» **PROBLEM TO SOLVE**
Your task is to count the lines of the entries below that include the word "Brimont" and to give only the resulting number.

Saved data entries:

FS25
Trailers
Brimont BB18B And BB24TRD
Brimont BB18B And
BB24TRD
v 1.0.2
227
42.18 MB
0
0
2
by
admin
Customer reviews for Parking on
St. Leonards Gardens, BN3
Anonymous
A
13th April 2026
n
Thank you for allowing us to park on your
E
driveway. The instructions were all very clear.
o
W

--

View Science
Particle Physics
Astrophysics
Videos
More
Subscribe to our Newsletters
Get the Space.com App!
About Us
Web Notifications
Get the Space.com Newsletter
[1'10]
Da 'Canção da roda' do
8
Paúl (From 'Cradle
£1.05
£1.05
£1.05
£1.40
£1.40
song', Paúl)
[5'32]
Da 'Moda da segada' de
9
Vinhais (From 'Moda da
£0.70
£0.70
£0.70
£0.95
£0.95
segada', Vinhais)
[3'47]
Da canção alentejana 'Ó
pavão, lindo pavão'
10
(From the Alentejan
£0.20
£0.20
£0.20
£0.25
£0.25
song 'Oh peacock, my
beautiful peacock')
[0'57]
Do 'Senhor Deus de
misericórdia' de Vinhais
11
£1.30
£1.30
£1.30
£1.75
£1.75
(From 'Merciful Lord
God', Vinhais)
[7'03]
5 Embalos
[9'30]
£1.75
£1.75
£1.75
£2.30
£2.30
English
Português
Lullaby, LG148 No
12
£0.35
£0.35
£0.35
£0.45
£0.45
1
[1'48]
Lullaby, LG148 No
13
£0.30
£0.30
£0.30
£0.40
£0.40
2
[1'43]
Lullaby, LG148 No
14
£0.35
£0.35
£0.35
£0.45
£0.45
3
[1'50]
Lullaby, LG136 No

» **THE COMPLETED TASK**
2